Cuando empecé a leer Miradas de Cine, más aún cuando empecé a colaborar, creía que sabía lo que era el buen cine. Que la cinefilia radicaba en descubrirlo, amarlo y estudiarlo, no necesariamente por ese orden. Jamás pensé que consistiría en
reconocer y arropar su figura maltratada, como la de un perro apaleado por los buenos chicos del vecindario.
Porque así ha quedado el blockbuster después de años de hegemonía Marvel/Disney: la imagen-impacto reciclada en soma narrativo, apto para circular en televisiones, móviles, pantallas de avión y memes de Whatsapp. O un cine de autor que se sirve on the rocks en preestrenos y galas, orgullosamente diluido en la ideología y el lenguaje visual prescritos por la élite cultural, disfrutando de una algarabía festivalera que solo calla cuando hacen acto de presencia venerables como Woody Allen, Nanni Moretti o (el que mejor peina sus canas) David Fincher, representantes de viejos fueros donde el discurso aún reina, pero no gobierna sobre la imagen.
Pero ¿quiénes son esos asaltantes complacidos en quebrar las patas del animal artístico del siglo XX por antonomasia?
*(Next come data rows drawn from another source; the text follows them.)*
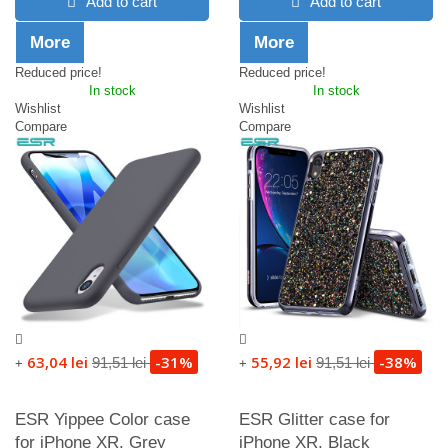
Add to cart
Add to cart
More
More
Reduced price!
Reduced price!
In stock
In stock
Wishlist
Wishlist
Compare
Compare
63,04 lei
-31%
55,92 lei
-38%
91,51 lei
91,51 lei
+
+
ESR Yippee Color case
ESR Glitter case for
for iPhone XR, Grey
iPhone XR, Black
Por supuesto, ejecutivos bárbaros como los que han promovido la zombificación del relato superheroico a la par que truncaban su
única rama de verdadero cine: la espiral de estética pagana e introspección judeocristiana Warner/DC, saldada con el destierro napoleónico de Zack Snyder y el estreno de Flash de Andy Muschietti, un final de supernova que aún brilla en el
firmamento. También esa crítica que ha vendido promesas de streaming a cambio de promesas de futuro (personal), y que ahora empieza a percatarse de que las segundas eran tan fiables como las primeras. Rebel Moon, este sí, es el Snyder prometido: no el que contemplamos desde nuestro sofá, sino el que se ríe de la industria desde el suyo. Y no podemos olvidarnos de los grandes festivales, viciados después de años respirando el mismo aire de sus búnkeres hormigonados con dinero público. La escasa huella de las últimas y estupendas películas de Jafar Panahi, Makoto Shinkai, Manuel Martín Cuenca o Rita Azevedo Gomes, en comparación con el éxito en el circuito VO de propuestas formulaicas, habla de su influencia real en la renovación del canon cinéfilo.
Pero en el 2023 se han estrenado blockbusters adultos ―Napoléon, Oppenheimer― que sacan los problemas de sexualidad de la esfera ideológica y los traen de vuelta a la humana, oculta piedra angular de sus grandezas y miserias; artesanos como
Antoine Fuqua o Martin Bourboulon han seguido empecinados en narrativas audiovisuales sólidas entre tanta papilla; el streaming ha rehabilitado cual centro de AA a directores en punto muerto, desde el citado Fincher a, sí, Kevin Smith con su Clerks III, comedia trash con la fotografía horrorosa y el nulo tempo cómico propios de la verdad descarnada, cine a su pesar; y, por último, en los festivales pequeños y las secciones paralelas de los grandes se aprecia el anhelo de trascender el decadente ordenamiento audiovisual: el Cielo (Chiara, Susanna Nicchiarelli), el Purgatorio (Civic, Dwayne LeBlanc) y el Infierno (Las habitaciones rojas, Pascal Plante) vuelven a ser los destinos naturales de la imagen. El viejo perro se ha erguido y, tambaleándose, comienza a ladrar.